With any cleaning task, it makes sense to start with simple, low-cost measures that can’t do any damage. So for cleaning your entryway, you’d start by sweeping away all surface grit. Or you could use a shop vac or even a leaf blower. Then mop or scrub with warm, soapy water. For the soap, you could buy a stone cleaner or use something you probably already have on hand, such as a squirt of pH-neutral hand dishwashing detergent, which is safe enough to use with bare hands. Or you could use a little laundry soap or dishwasher detergent, both of which are strong enough alkalis to warrant wearing gloves to protect your skin.

Use a nylon scrub brush — not one with wire bristles — so you don’t scratch the stone. Or you could try a power washer equipped with a fan tip, but when stones are so close to a door, you run the risk of getting water where it shouldn’t be or blasting paint off the wall.

Once you rinse off the soapy water and whatever grime it loosened, if the stones and mortar still have dark stains, they are likely from mildew. You should be able to get that out — or at least significantly reduce it — with bleach. But there are different types of bleach, and it’s wise to test a small area first to confirm that you are dealing with mildew rather than a stain caused by something else. Treating with bleach can actually make rust or other metal stains more difficult to remove.

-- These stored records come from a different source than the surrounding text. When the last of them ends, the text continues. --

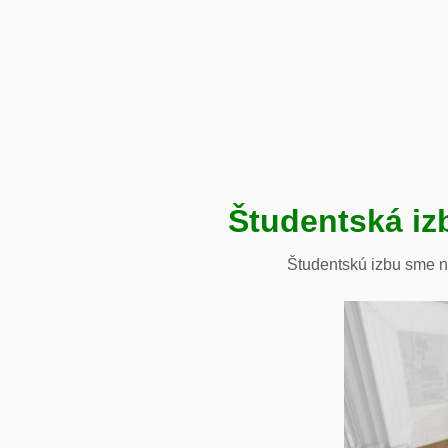
Študentská iz
Študentskú izbu sme n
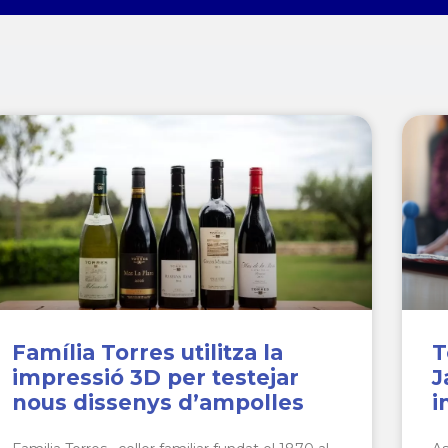
Família Torres utilitza la
T
impressió 3D per testejar
J
nous dissenys d’ampolles
i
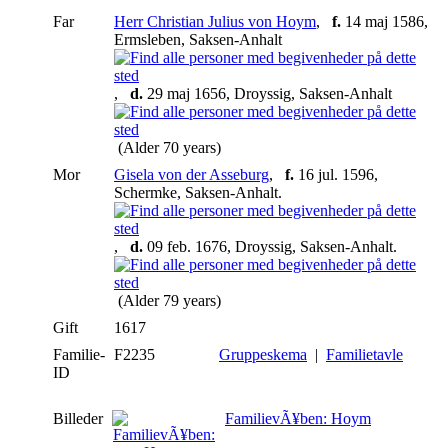
Far
Herr Christian Julius von Hoym
,
f.
14 maj 1586,
Ermsleben, Saksen-Anhalt
,
d.
29 maj 1656, Droyssig, Saksen-Anhalt
(Alder 70 years)
Mor
Gisela von der Asseburg
,
f.
16 jul. 1596,
Schermke, Saksen-Anhalt.
,
d.
09 feb. 1676, Droyssig, Saksen-Anhalt.
(Alder 79 years)
Gift
1617
Familie-
F2235
Gruppeskema
|
Familietavle
ID
Billeder
FamilievÃ¥ben: Hoym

Chlorine bleach is cheap but spatters can burn your eyes and skin and ruin your clothes. Wear goggles, protective gloves, rubber boots and old clothes. Mix ⅓ cup bleach per gallon of water, spray or mop it on, then scrub. Wait 10 minutes, then rinse. To protect nearby plants, mist the leaves with water before you start, which will dilute any bleach solution that might spatter, and spray them again after the final rinse.

Another option is a non-chlorine bleach, such as OxiClean versatile stain remover ($17.97 for a 7.22-pound box) or Scotts outdoor cleaner ($12.97 a gallon). With these products, you don’t have to worry about damaging your clothes or plants, but you still need to protect your eyes and skin. If you’re using OxiClean, mix 4 scoops per gallon of water. Dilute the Scotts formula by adding 3 cups of water per 1 cup of cleaner.

A third bleach option is a mildew remover formulated for use on stone, such as Stonetech mold & mildew stain remover for natural stone ($22.50 for 24 ounces). It contains sodium hypochlorite (chlorine bleach) plus ingredients that help buffer bleach’s caustic properties. Take the same precautions that you would with bleach, though, and make sure the runoff doesn’t go into a waterway or storm drain.

If bleach in any of these forms doesn’t remove the stains, you’re dealing with something other than mildew or dirt, such as stains from metal objects. Iron or rust stains can be brown or orange, and copper and bronze stains can be brown to green. In either case, apply a poultice — a paste spread ¼- to ½-inch thick — and cover it with plastic wrap to keep it damp, then let it sit for a day or two. Make a poultice by mixing an absorbent powder such as baking soda, diatomaceous earth or kaolin clay with water, or buy a premixed product such as Stone Care granite and stone stain remover ($8.48 for 10 ounces). If the stain lightens but doesn’t disappear, repeat the procedure until it doesn’t make the stain lighter. Deep rust stains can be especially difficult, often impossible, to remove completely.